RECORDS SUPPLIED:

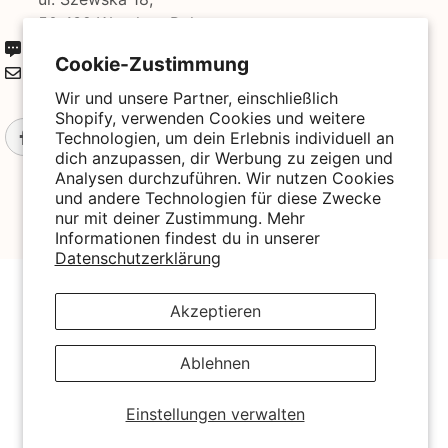
50-139 Wrocław, Polen
+49 3221 224 3801
Cookie-Zustimmung
kontakt@biogo.de
Wir und unsere Partner, einschließlich
Shopify, verwenden Cookies und weitere
Technologien, um dein Erlebnis individuell an
dich anzupassen, dir Werbung zu zeigen und
Analysen durchzuführen. Wir nutzen Cookies
und andere Technologien für diese Zwecke
nur mit deiner Zustimmung. Mehr
Informationen findest du in unserer
Datenschutzerklärung
© 2025 Biogo. All Rights Reserved. Powered By Biogo With
Love 🧡
Akzeptieren
Zahlungsmethoden
Ablehnen
Einstellungen verwalten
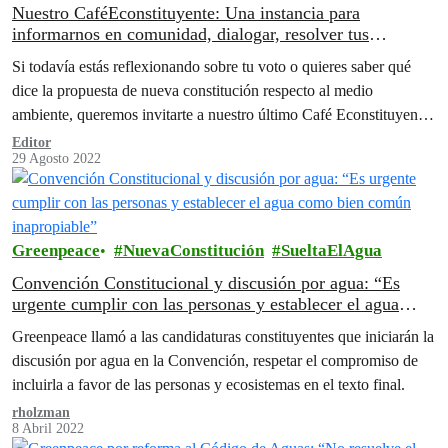
Nuestro CaféEconstituyente: Una instancia para
informarnos en comunidad, dialogar, resolver tus
preguntas y votar con conocimiento. ￼
Si todavía estás reflexionando sobre tu voto o quieres saber qué
dice la propuesta de nueva constitución respecto al medio
ambiente, queremos invitarte a nuestro último Café Econstituyente
virtual
Editor
29 Agosto 2022
Greenpeace
NuevaConstitución
SueltaElAgua
Convención Constitucional y discusión por agua: “Es
urgente cumplir con las personas y establecer el agua
como bien común inapropiable”
Greenpeace llamó a las candidaturas constituyentes que iniciarán la
discusión por agua en la Convención, respetar el compromiso de
incluirla a favor de las personas y ecosistemas en el texto final.
rholzman
8 Abril 2022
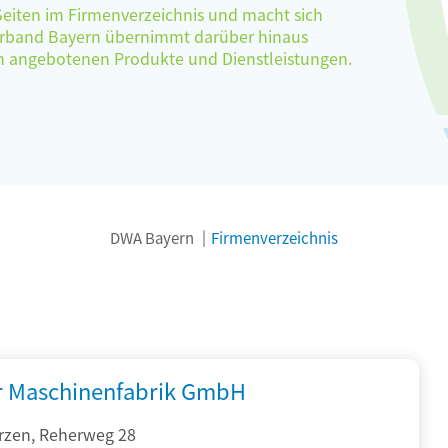
 Seiten im Firmenverzeichnis und macht sich
verband Bayern übernimmt darüber hinaus
ten angebotenen Produkte und Dienstleistungen.
DWA Bayern
Firmenverzeichnis
r Maschinenfabrik GmbH
rzen, Reherweg 28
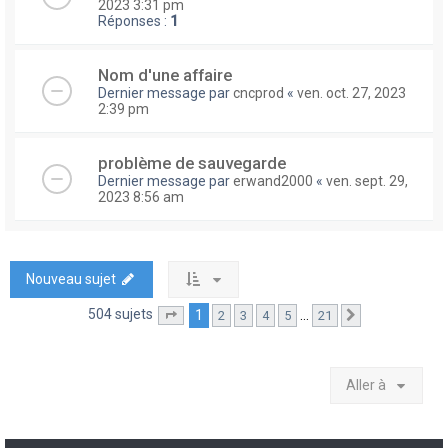
2023 3:31 pm
Réponses :
1
Nom d'une affaire
Dernier message par
cncprod
«
ven. oct. 27, 2023
2:39 pm
problème de sauvegarde
Dernier message par
erwand2000
«
ven. sept. 29,
2023 8:56 am
Nouveau sujet
504 sujets
1
…
2
3
4
5
21
Page
1
sur
21
Suivante
Aller à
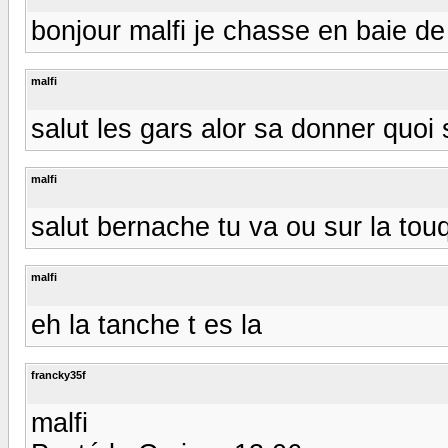
bonjour malfi je chasse en baie de
malfi
salut les gars alor sa donner quoi 
malfi
salut bernache tu va ou sur la touq
malfi
eh la tanche t es la
francky35f
malfi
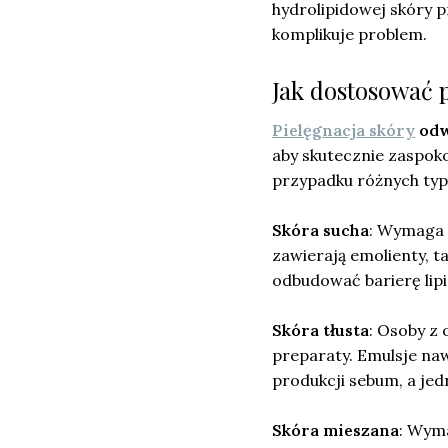
hydrolipidowej skóry 
komplikuje problem.
Jak dostosować 
Pielęgnacja skóry
odw
aby skutecznie zaspoko
przypadku różnych typ
Skóra sucha
: Wymaga 
zawierają emolienty, t
odbudować barierę lip
Skóra tłusta
: Osoby z
preparaty. Emulsje nawi
produkcji sebum, a jed
Skóra mieszana
: Wym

WHAT TO WORK ON: Your task is to transcribe all of the records precisely, with no images included.

OUTPUT BELOW:
50-139 Wrocław, Polen
+49 3221 224 3801
Cookie-Zustimmung
kontakt@biogo.de
Wir und unsere Partner, einschließlich
Shopify, verwenden Cookies und weitere
Technologien, um dein Erlebnis individuell an
dich anzupassen, dir Werbung zu zeigen und
Analysen durchzuführen. Wir nutzen Cookies
und andere Technologien für diese Zwecke
nur mit deiner Zustimmung. Mehr
Informationen findest du in unserer
Datenschutzerklärung
© 2025 Biogo. All Rights Reserved. Powered By Biogo With
Love 🧡
Akzeptieren
Zahlungsmethoden
Ablehnen
Einstellungen verwalten
Nuestro CaféEconstituyente: Una instancia para
informarnos en comunidad, dialogar, resolver tus
preguntas y votar con conocimiento. 
Si todavía estás reflexionando sobre tu voto o quieres saber qué
dice la propuesta de nueva constitución respecto al medio
ambiente, queremos invitarte a nuestro último Café Econstituyente
virtual
Editor
29 Agosto 2022
Greenpeace
NuevaConstitución
SueltaElAgua
Convención Constitucional y discusión por agua: “Es
urgente cumplir con las personas y establecer el agua
como bien común inapropiable”
Greenpeace llamó a las candidaturas constituyentes que iniciarán la
discusión por agua en la Convención, respetar el compromiso de
incluirla a favor de las personas y ecosistemas en el texto final.
rholzman
8 Abril 2022
 Seiten im Firmenverzeichnis und macht sich
verband Bayern übernimmt darüber hinaus
ten angebotenen Produkte und Dienstleistungen.
DWA Bayern
Firmenverzeichnis
r Maschinenfabrik GmbH
rzen, Reherweg 28
2023 3:31 pm
Réponses :
1
Nom d'une affaire
Dernier message par
cncprod
«
ven. oct. 27, 2023
2:39 pm
problème de sauvegarde
Dernier message par
erwand2000
«
ven. sept. 29,
2023 8:56 am
Nouveau sujet
504 sujets
1
…
2
3
4
5
21
Page
1
sur
21
Suivante
Aller à
bonjour malfi je chasse en baie de
malfi
salut les gars alor sa donner quoi 
malfi
salut bernache tu va ou sur la touq
malfi
eh la tanche t es la
francky35f
malfi
hydrolipidowej skóry 
komplikuje problem.
Jak dostosować 
Pielęgnacja skóry
odw
aby skutecznie zaspoko
przypadku różnych typ
Skóra sucha
: Wymaga 
zawierają emolienty, t
odbudować barierę lip
Skóra tłusta
: Osoby z
preparaty. Emulsje nawi
produkcji sebum, a jed
Skóra mieszana
: Wym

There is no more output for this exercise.